[Sca-cooks] alec sauce

Sandra J. Kisner sjk3 at cornell.edu
Thu Aug 23 09:45:02 PDT 2012


Many thanks to Bear and Mairi; I've forwarded these on.  I'm sure she'll gratefully accept anything else you wonderful knowledgeable people can come up with.

Sandra

-----Original Message-----
From: sca-cooks-bounces at lists.ansteorra.org [mailto:sca-cooks-bounces at lists.ansteorra.org] On Behalf Of Terry Decker
Sent: Thursday, August 23, 2012 12:42 PM
To: Cooks within the SCA
Subject: Re: [Sca-cooks] alec sauce

Just a few quotes from a source that provides more than you ever want to know about Greek and Roman fish sauce.

Bear


Curtis, Robert L., Garum and Salsamenta, Production and Commerce in Materia Medica; E.J. Brill, New York, 1991.

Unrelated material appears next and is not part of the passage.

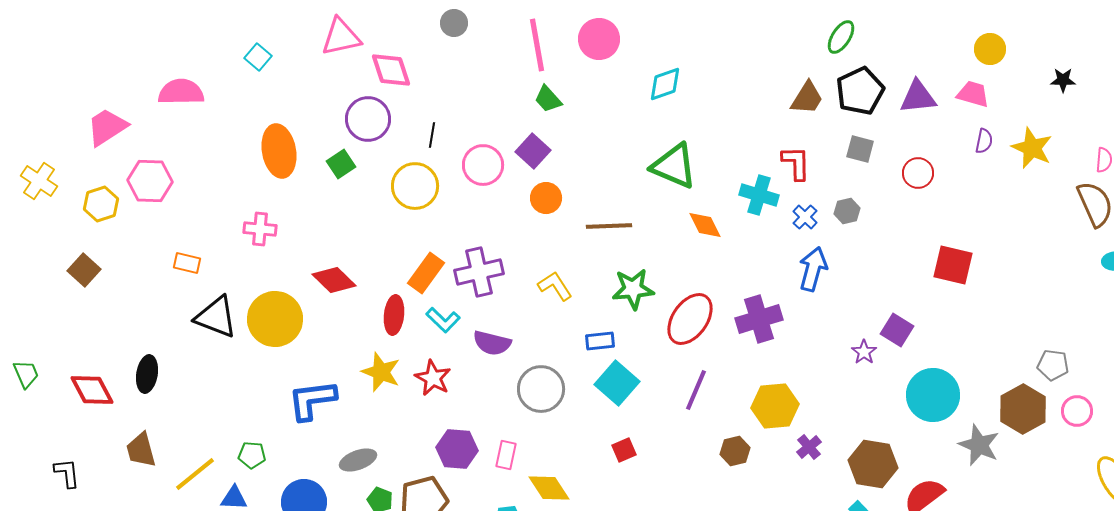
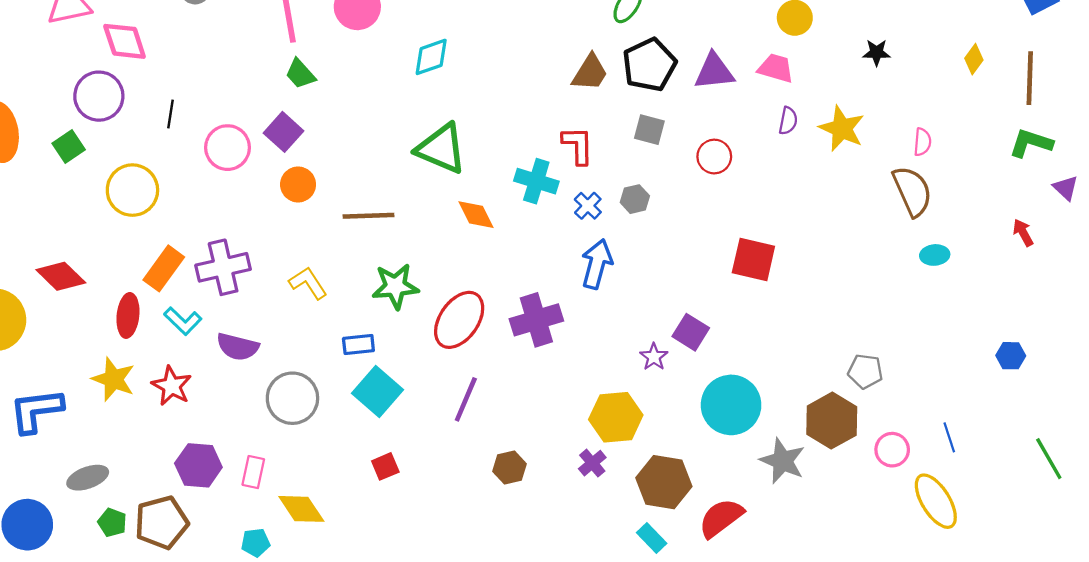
yellow circle: (415, 186) -> (132, 190), moved
yellow hexagon: (775, 406) -> (616, 417), moved
pink circle: (1077, 411) -> (892, 450), moved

"...while allec (Pl. 1b), the sediment created in making garum, was of 
secondary importance."    (pg. 7)  Pl = Patrologia Cursus Completus, Series 
Latina

"Pliny HN 31.95.  The dregs (faex) of garum was variously spelled allec ((Hor. Sat. 2.8.9), hallec (Plaut. Aut. fr. 5), allex (Pliny HN. 31.95), and hallex (Plaut. Poen. 2320; Cato Agr. 58).  The latter form is found most often in painted inscriptionsw on commercial amphorae."  (pg. 7 n.)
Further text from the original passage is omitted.